[Opening Information provided section]
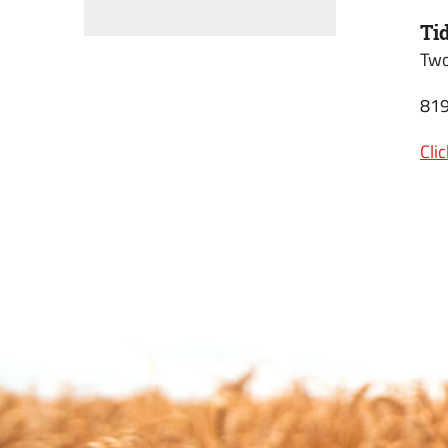
Ti
Two
819
Cli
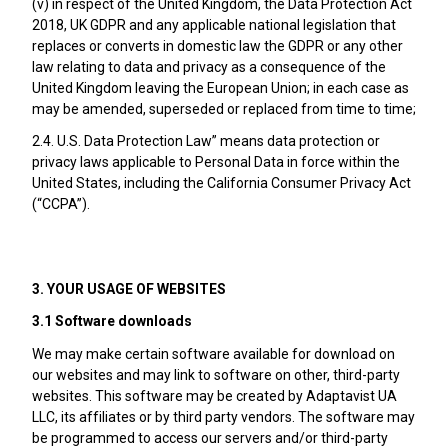
(v) in respect of the United Kingdom, the Data Protection Act
2018, UK GDPR and any applicable national legislation that
replaces or converts in domestic law the GDPR or any other
law relating to data and privacy as a consequence of the
United Kingdom leaving the European Union; in each case as
may be amended, superseded or replaced from time to time;
2.4. U.S. Data Protection Law” means data protection or
privacy laws applicable to Personal Data in force within the
United States, including the California Consumer Privacy Act
(“CCPA”).
3. YOUR USAGE OF WEBSITES
3.1 Software downloads
We may make certain software available for download on
our websites and may link to software on other, third-party
websites. This software may be created by Adaptavist UA
LLC, its affiliates or by third party vendors. The software may
be programmed to access our servers and/or third-party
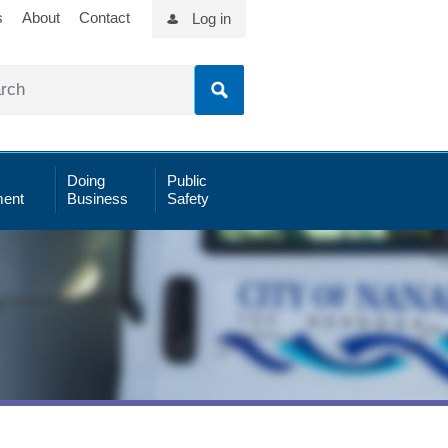
s
About
Contact
Log in
Doing
Public
ent
Business
Safety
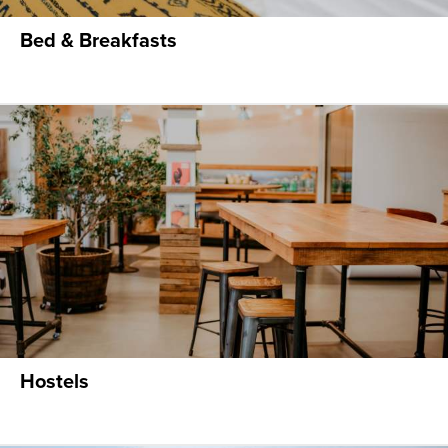
Bed & Breakfasts
Hostels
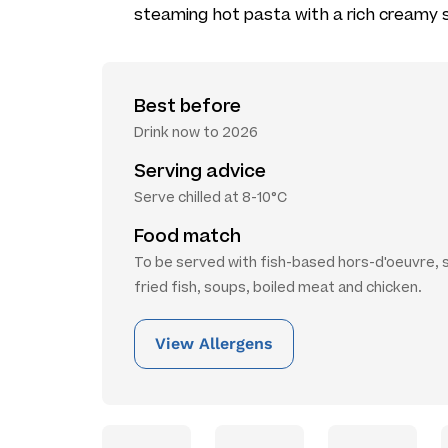
steaming hot pasta with a rich creamy 
Best before
Drink now to 2026
Serving advice
Serve chilled at 8-10°C
Food match
To be served with fish-based hors-d'oeuvre, s
fried fish, soups, boiled meat and chicken.
View Allergens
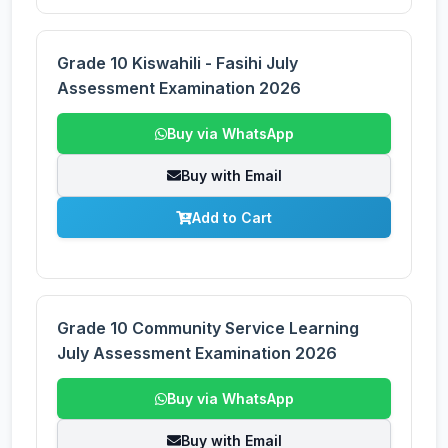
Grade 10 Kiswahili - Fasihi July
Assessment Examination 2026
Buy via WhatsApp
Buy with Email
Add to Cart
Grade 10 Community Service Learning
July Assessment Examination 2026
Buy via WhatsApp
Buy with Email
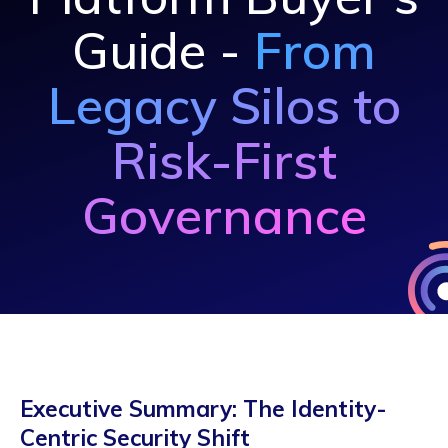
Guide -
From
Legacy Silos to
Risk-First
Governance
Executive Summary: The Identity-
Centric Security Shift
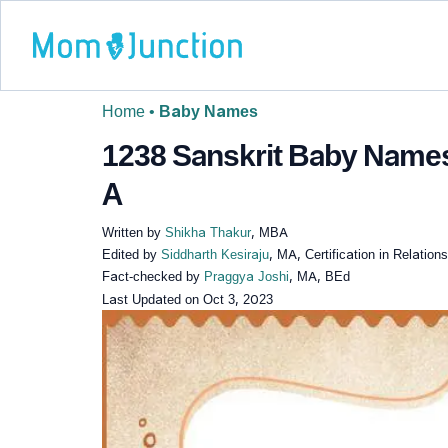
Home
•
Baby Names
1238 Sanskrit Baby Names
A
Written by
Shikha Thakur
, MBA
Edited by
Siddharth Kesiraju
, MA, Certification in Relatio
Fact-checked by
Praggya Joshi
, MA, BEd
Last Updated on
Oct 3, 2023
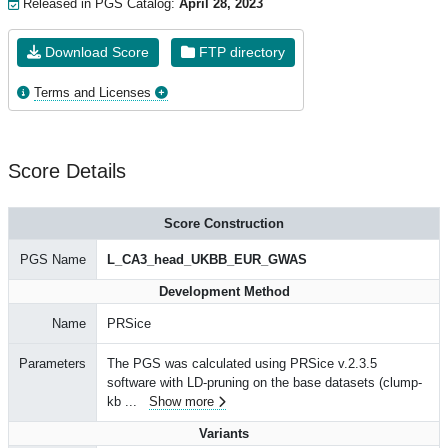
Released in PGS Catalog:
April 28, 2023
Download Score
FTP directory
Terms and Licenses
Score Details
Score Construction
PGS Name
L_CA3_head_UKBB_EUR_GWAS
Development Method
Name
PRSice
Parameters
The PGS was calculated using PRSice v.2.3.5
software with LD-pruning on the base datasets (clump-
kb
...
Show more
Variants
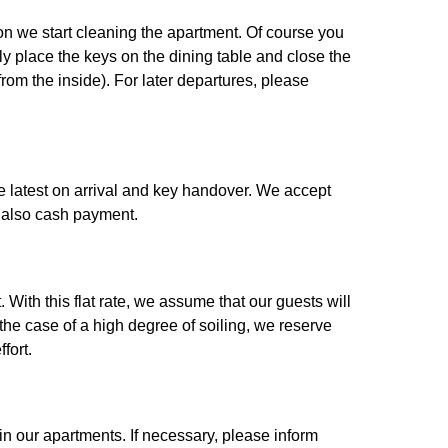
 on we start cleaning the apartment. Of course you
ly place the keys on the dining table and close the
rom the inside). For later departures, please
the latest on arrival and key handover. We accept
 also cash payment.
With this flat rate, we assume that our guests will
 the case of a high degree of soiling, we reserve
fort.
n our apartments. If necessary, please inform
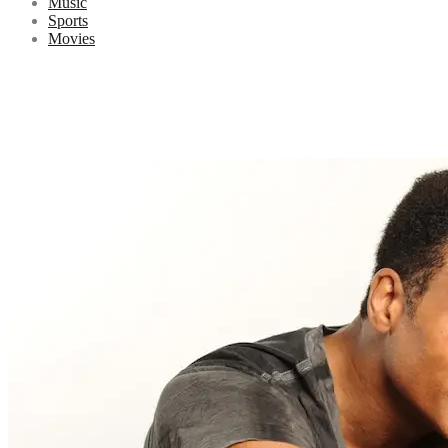
Music
Sports
Movies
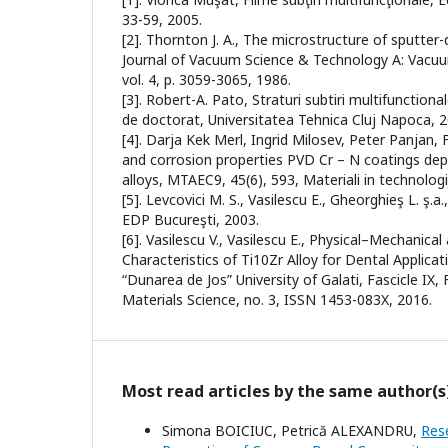
33-59, 2005.
[2]. Thornton J. A., The microstructure of sputter
Journal of Vacuum Science & Technology A: Vacuu
vol. 4, p. 3059-3065, 1986.
[3]. Robert-A. Pato, Straturi subtiri multifunctiona
de doctorat, Universitatea Tehnica Cluj Napoca, 2
[4]. Darja Kek Merl, Ingrid Milosev, Peter Panjan
and corrosion properties PVD Cr – N coatings de
alloys, MTAEC9, 45(6), 593, Materiali in technolog
[5]. Levcovici M. S., Vasilescu E., Gheorghieş L. ş.a.
EDP Bucureşti, 2003.
[6]. Vasilescu V., Vasilescu E., Physical–Mechanica
Characteristics of Ti10Zr Alloy for Dental Applica
“Dunarea de Jos” University of Galati, Fascicle IX,
Materials Science, no. 3, ISSN 1453-083X, 2016.
Most read articles by the same author(s
Simona BOICIUC, Petrică ALEXANDRU,
Res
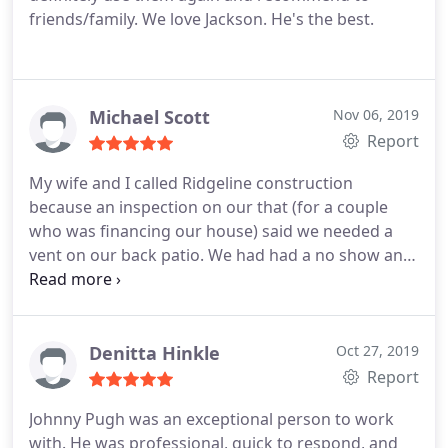
friends/family. We love Jackson. He's the best.
Michael Scott
Nov 06, 2019
Report
My wife and I called Ridgeline construction
because an inspection on our that (for a couple
who was financing our house) said we needed a
vent on our back patio. We had had a no show and
we needed someone to come quickly because we
were moving in 2 days so it was short notice.
Bradley Stuart came out to our house. He was real
nice and new what needed to be done and he
Denitta Hinkle
Oct 27, 2019
worked with our realtor to get the job done. We
Report
definitely recommend this company
Johnny Pugh was an exceptional person to work
with. He was professional, quick to respond, and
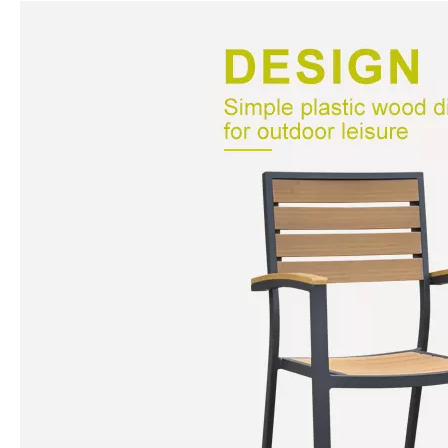
N.W
7.9kg
G.W
8.1kg
Loading
720pcs/40HQ, 648pcs/40GP,
ability
288pcs/20GP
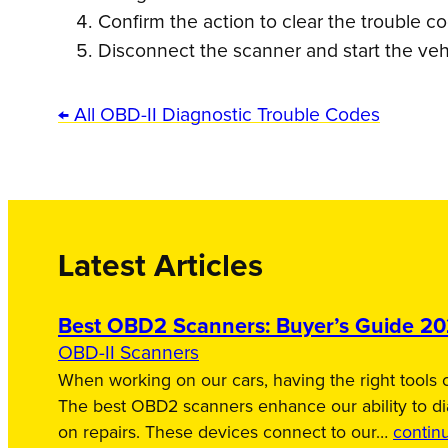
Confirm the action to clear the trouble c
Disconnect the scanner and start the veh
← All OBD-II Diagnostic Trouble Codes
Latest Articles
Best OBD2 Scanners: Buyer’s Guide 2
OBD-II Scanners
When working on our cars, having the right tools c
The best OBD2 scanners enhance our ability to d
on repairs. These devices connect to our…
contin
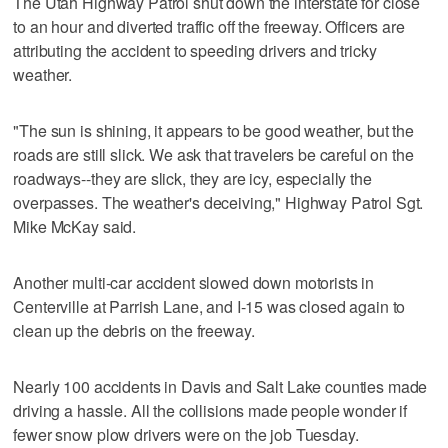
The Utah Highway Patrol shut down the interstate for close
to an hour and diverted traffic off the freeway. Officers are
attributing the accident to speeding drivers and tricky
weather.
"The sun is shining, it appears to be good weather, but the
roads are still slick. We ask that travelers be careful on the
roadways--they are slick, they are icy, especially the
overpasses. The weather's deceiving," Highway Patrol Sgt.
Mike McKay said.
Another multi-car accident slowed down motorists in
Centerville at Parrish Lane, and I-15 was closed again to
clean up the debris on the freeway.
Nearly 100 accidents in Davis and Salt Lake counties made
driving a hassle. All the collisions made people wonder if
fewer snow plow drivers were on the job Tuesday.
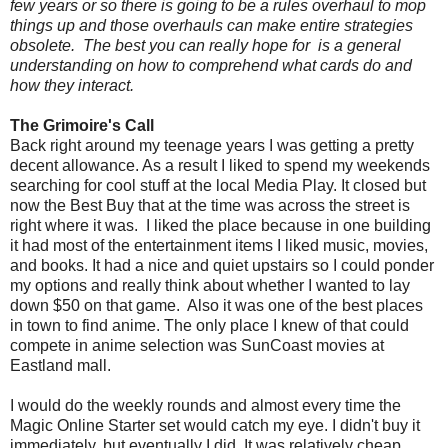
few years or so there is going to be a rules overhaul to mop
things up and those overhauls can make entire strategies
obsolete. The best you can really hope for is a general
understanding on how to comprehend what cards do and
how they interact.
The Grimoire's Call
Back right around my teenage years I was getting a pretty
decent allowance. As a result I liked to spend my weekends
searching for cool stuff at the local Media Play. It closed but
now the Best Buy that at the time was across the street is
right where it was. I liked the place because in one building
it had most of the entertainment items I liked music, movies,
and books. It had a nice and quiet upstairs so I could ponder
my options and really think about whether I wanted to lay
down $50 on that game. Also it was one of the best places
in town to find anime. The only place I knew of that could
compete in anime selection was SunCoast movies at
Eastland mall.
I would do the weekly rounds and almost every time the
Magic Online Starter set would catch my eye. I didn't buy it
immediately, but eventually I did. It was relatively cheap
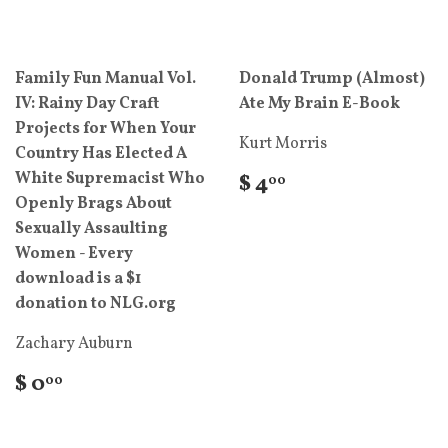
Family Fun Manual Vol.
Donald Trump (Almost)
IV: Rainy Day Craft
Ate My Brain E-Book
Projects for When Your
Kurt Morris
Country Has Elected A
White Supremacist Who
$ 4
00
Openly Brags About
Sexually Assaulting
Women - Every
download is a $1
donation to NLG.org
Zachary Auburn
$ 0
00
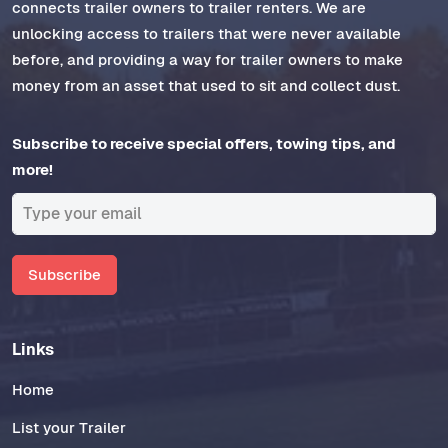
connects trailer owners to trailer renters. We are
unlocking access to trailers that were never available
before, and providing a way for trailer owners to make
money from an asset that used to sit and collect dust.
Subscribe to receive special offers, towing tips, and
more!
Subscribe
Links
Home
List your Trailer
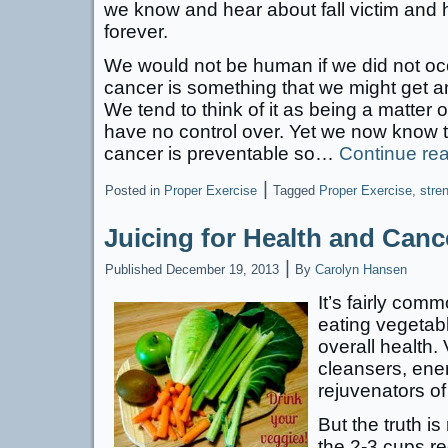
we know and hear about fall victim and 
forever.
We would not be human if we did not occ
cancer is something that we might get an
We tend to think of it as being a matter
have no control over. Yet we now know th
cancer is preventable so…
Continue re
|
Posted in
Proper Exercise
Tagged
Proper Exercise
,
stren
Juicing for Health and Canc
|
Published
December 19, 2013
By
Carolyn Hansen
It’s fairly co
eating vegetabl
overall health.
cleansers, ener
rejuvenators o
But the truth is
the 2-3 cups r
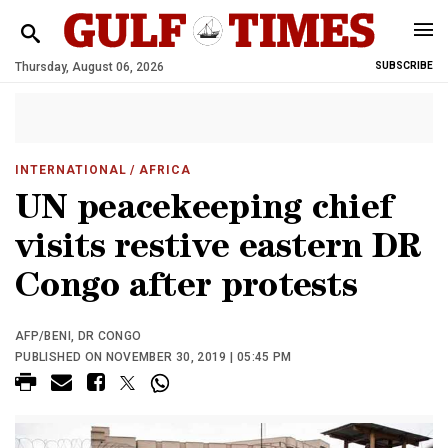
Thursday, August 06, 2026
SUBSCRIBE
INTERNATIONAL
/ AFRICA
UN peacekeeping chief
visits restive eastern DR
Congo after protests
AFP/BENI, DR CONGO
PUBLISHED ON NOVEMBER 30, 2019 | 05:45 PM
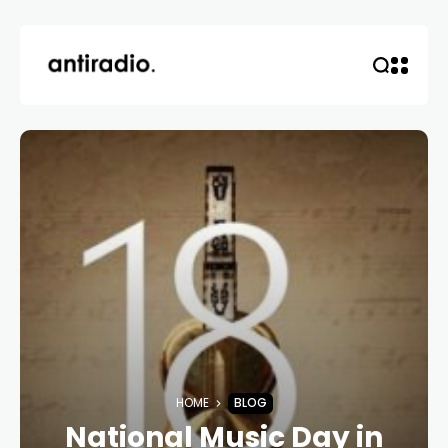
HOME
BLOG
National Music Day in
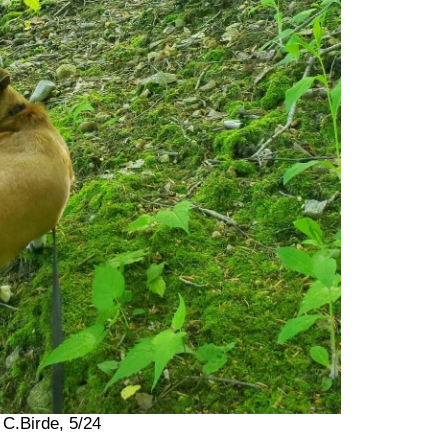
 C.Birde, 5/24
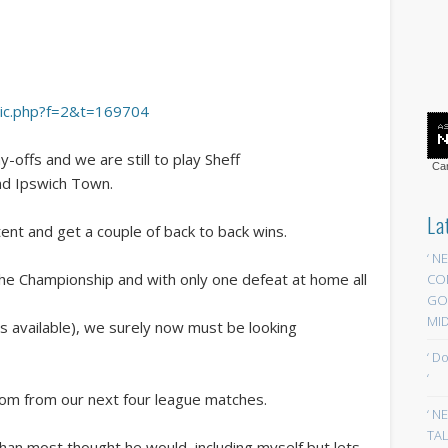
opic.php?f=2&t=169704
y-offs and we are still to play Sheff
Car
d Ipswich Town.
La
tent and get a couple of back to back wins.
‘ N
the Championship and with only one defeat at home all
CO
GOA
MID
s available), we surely now must be looking
‘ D
‘
from from our next four league matches.
‘ N
TAL
han most thought he would, including myself,but lets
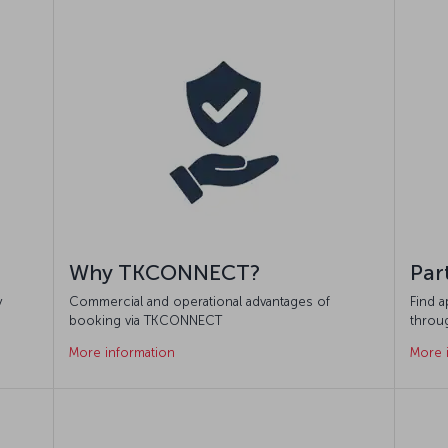
Why TKCONNECT?
Par
y
Commercial and operational advantages of
Find 
booking via TKCONNECT
throu
More information
More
[Closing Information provided section]
*What you are asked to do:* From the entries above, extract each line containing "were".

*Answer below:*
were moving in 2 days so it was short notice.
fewer snow plow drivers were on the job Tuesday.
unlocking access to trailers that were never available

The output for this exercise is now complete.